KubeCluster#

Cluster manager#

The operator has a cluster manager called dask_kubernetes.operator.KubeCluster that you can use to conveniently create and manage a Dask cluster in Python. Then connect a Dask distributed.Client object to it directly and perform your work.

The goal of the cluster manager is to abstract away the complexity of the Kubernetes resources and provide a clean and simple Python API to manager clusters while still getting all the benefits of the operator.

Under the hood the Python cluster manager will interact with ther Kubernetes API to create custom resources for us.

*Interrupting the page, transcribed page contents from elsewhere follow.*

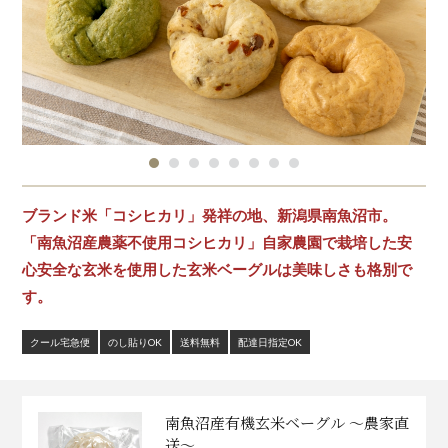
ブランド米「コシヒカリ」発祥の地、新潟県南魚沼市。
「南魚沼産農薬不使用コシヒカリ」自家農園で栽培した安
心安全な玄米を使用した玄米ベーグルは美味しさも格別で
す。
クール宅急便
のし貼りOK
送料無料
配達日指定OK
南魚沼産有機玄米ベーグル ～農家直
送～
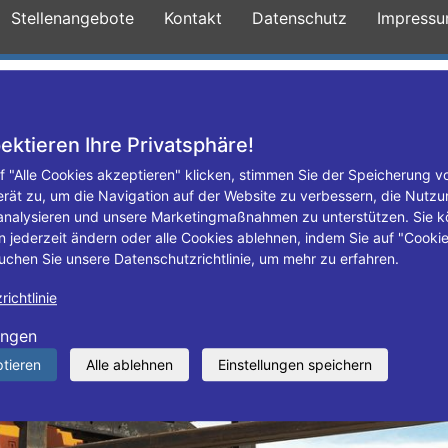
Stellenangebote
Kontakt
Datenschutz
Impress
ebote
Leistungen
Kühlanhänger mieten
ektieren Ihre Privatsphäre!
f "Alle Cookies akzeptieren" klicken, stimmen Sie der Speicherung v
erät zu, um die Navigation auf der Website zu verbessern, die Nutzu
analysieren und unsere Marketingmaßnahmen zu unterstützen. Sie k
n jederzeit ändern oder alle Cookies ablehnen, indem Sie auf "Cooki
uchen Sie unsere Datenschutzrichtlinie, um mehr zu erfahren.
ichtlinie
ungen
ptieren
Alle ablehnen
Einstellungen speichern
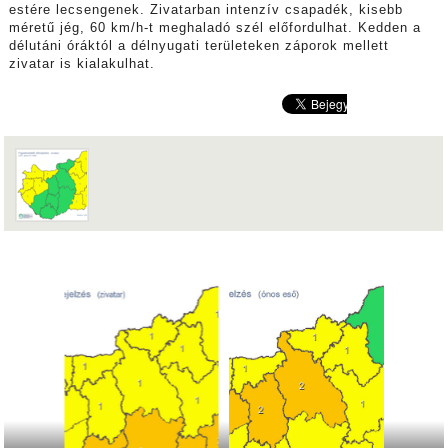
estére lecsengenek. Zivatarban intenzív csapadék, kisebb
méretű jég, 60 km/h-t meghaladó szél előfordulhat. Kedden a
délutáni óráktól a délnyugati területeken záporok mellett
zivatar is kialakulhat.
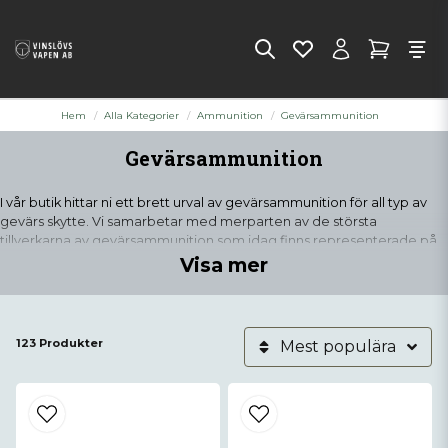
Hem
Alla Kategorier
Ammunition
Gevärsammunition
Gevärsammunition
I vår butik hittar ni ett brett urval av gevärsammunition för all typ av
gevärs skytte. Vi samarbetar med merparten av de största
tillverkarna av gevärsammunition som idag finns representerade på
den svenska marknaden. Är ni osäkra i valet av gevärsammunition
Visa mer
hjälper gärna vår personal till med tips och råd om vilken
gevärsammunition som passar bäst för just ert ändamål.
123 Produkter
Mest populära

To create a cluster in the default namespace, run the following

from dask_kubernetes.operator import KubeCluster

cluster = KubeCluster(name='foo')

You can change the default configuration of the cluster by passing additional args to the python class (namespace, n_workers, etc.) of your cluster. See the API reference API

You can scale the cluster

# Scale up the cluster
cluster.scale(5)

# Scale down the cluster
cluster.scale(1)

You can autoscale the cluster

# Allow cluster to autoscale between 1 and 10 workers
cluster.adapt(minimum=1, maximum=10)

# Disable autoscaling by explicitly scaling to your desired number of workers
cluster.scale(1)

You can connect to the client

from dask.distributed import Client

# Connect Dask to the cluster
client = Client(cluster)

Finally delete the cluster by running

cluster.close()

Additional worker groups#

Additional worker groups can also be created via the cluster manager in Python.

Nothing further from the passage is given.